Judul : MEDIA SOSIAL MENURUT PANDANGAN ISLAM
link : MEDIA SOSIAL MENURUT PANDANGAN ISLAM
MEDIA SOSIAL MENURUT PANDANGAN ISLAM
MEDIA SOSIAL MENURUT PANDANGAN ISLAM
Facebook dan situs-situs yang lainnya serta penggunaan internet adalah
suatu hal yang baru. Dengan artian belum ada pada zaman Rasulullah SAW
dan para sahabatnya. Internet ada pada zaman modern seperti sekarang.
Jadi tidak ada dalil khusus dari Al-Qur'an dan As-Sunnah tentang hukum
dari menggunakan jasa internet atau mengakses situs tersebut. Akan
tetapi kaedah fiqhiyah mengatakan "hukum asal dari sesuatu adalah mubah
(boleh)." Berangkat dari kaedah tersebut. Kita dapat meninjau bahwa
hukum penggunaan jasa internet dan mengakses situs-situs yang tidak
berbau unsur-unsur yang diharamkan maka hukumnya adalah mubah
(boleh).[2]
الْأَصْلُ فِي الْأَشْيَاءِ الْإِبَاحَةُ حَتَّى يَدُلُّ الدَّلِيلُ عَلَى التَّحْرِيمِ
asal dari segala sesuatu adalah mubah, selama tidak ada dalil yang melarangnya.
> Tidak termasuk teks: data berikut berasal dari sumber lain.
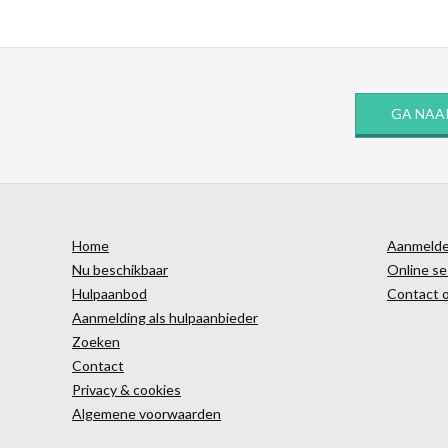
GA NAA
Home
Aanmelden
Nu beschikbaar
Online se
Hulpaanbod
Contact 
Aanmelding als hulpaanbieder
Zoeken
Contact
Privacy & cookies
Algemene voorwaarden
Dari hasil penelitian dari Al Qur’an dan As Sunnah, para ulama membuat
dua kaedah ushul fiqih berikut ini: Hukum asal untuk perkara ibadah
adalah terlarang dan tidaklah disyari’atkan sampai Allah dan Rasul-Nya
mensyari’atkan. Sebaliknya, hukum asal untuk perkara ‘aadat (non ibadah)
adalah dibolehkan dan tidak diharamkan sampai Allah dan Rasul-Nya
melarangnya.
Dari kaidah di atas dapat disimpulkan untuk kaedah
pertama yaitu hukum asal setiap perkara ibadah adalah terlarang sampai
ada dalil yang mensyariatkannya. Sebagaimana yang kita ketahui bahwa
ibadah adalah sesuatu yang diperintahkan atau dianjurkan oleh Allah dan
Rasul-Nya. Barangsiapa yang memerintahkan atau menganjurkan suatu amalan
yang tidak ditunjukkan oleh Al Qur’an dan hadits, maka orang seperti
ini berarti telah mengada-ada dalam beragama (baca: berbuat bid’ah).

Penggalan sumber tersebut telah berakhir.